Go through the data below and copy each line that includes "ПОДАРОК".

(MATERIAL TO PROCESS begins)

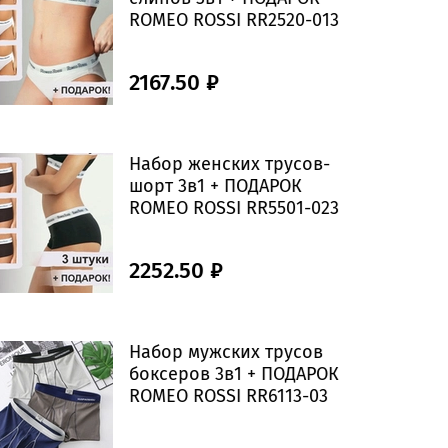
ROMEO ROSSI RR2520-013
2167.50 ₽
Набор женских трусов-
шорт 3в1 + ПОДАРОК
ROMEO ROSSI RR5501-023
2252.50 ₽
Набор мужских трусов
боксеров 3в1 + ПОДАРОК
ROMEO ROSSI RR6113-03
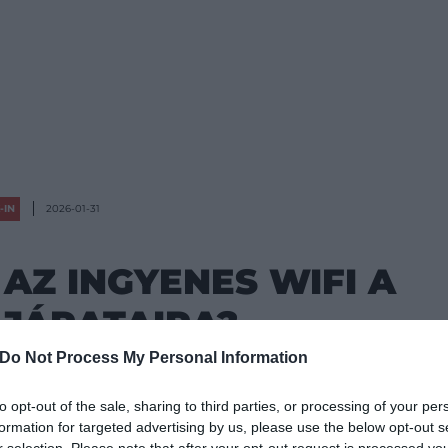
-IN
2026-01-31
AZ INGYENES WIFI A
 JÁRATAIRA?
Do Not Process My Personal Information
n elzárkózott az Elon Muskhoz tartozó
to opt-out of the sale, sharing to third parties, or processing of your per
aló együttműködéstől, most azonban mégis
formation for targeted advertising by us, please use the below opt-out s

(MATERIAL TO PROCESS ends)
(MATERIAL TO PROCESS begins)

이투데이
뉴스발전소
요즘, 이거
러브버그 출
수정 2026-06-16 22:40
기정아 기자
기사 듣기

(MATERIAL TO PROCESS ends)
(MATERIAL TO PROCESS begins)

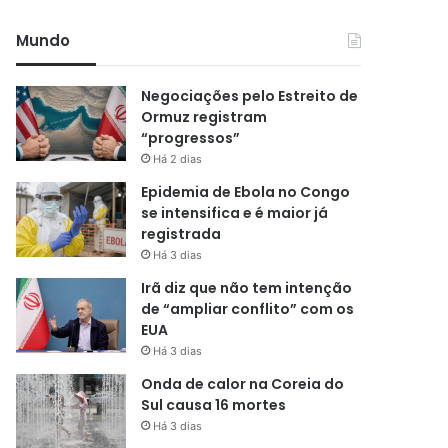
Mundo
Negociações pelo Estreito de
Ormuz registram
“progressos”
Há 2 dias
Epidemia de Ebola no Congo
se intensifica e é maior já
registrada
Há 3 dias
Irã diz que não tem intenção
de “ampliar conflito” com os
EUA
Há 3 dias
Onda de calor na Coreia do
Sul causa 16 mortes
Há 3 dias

(MATERIAL TO PROCESS ends)

▶ [SOLVED PROBLEM]
шорт 3в1 + ПОДАРОК
боксеров 3в1 + ПОДАРОК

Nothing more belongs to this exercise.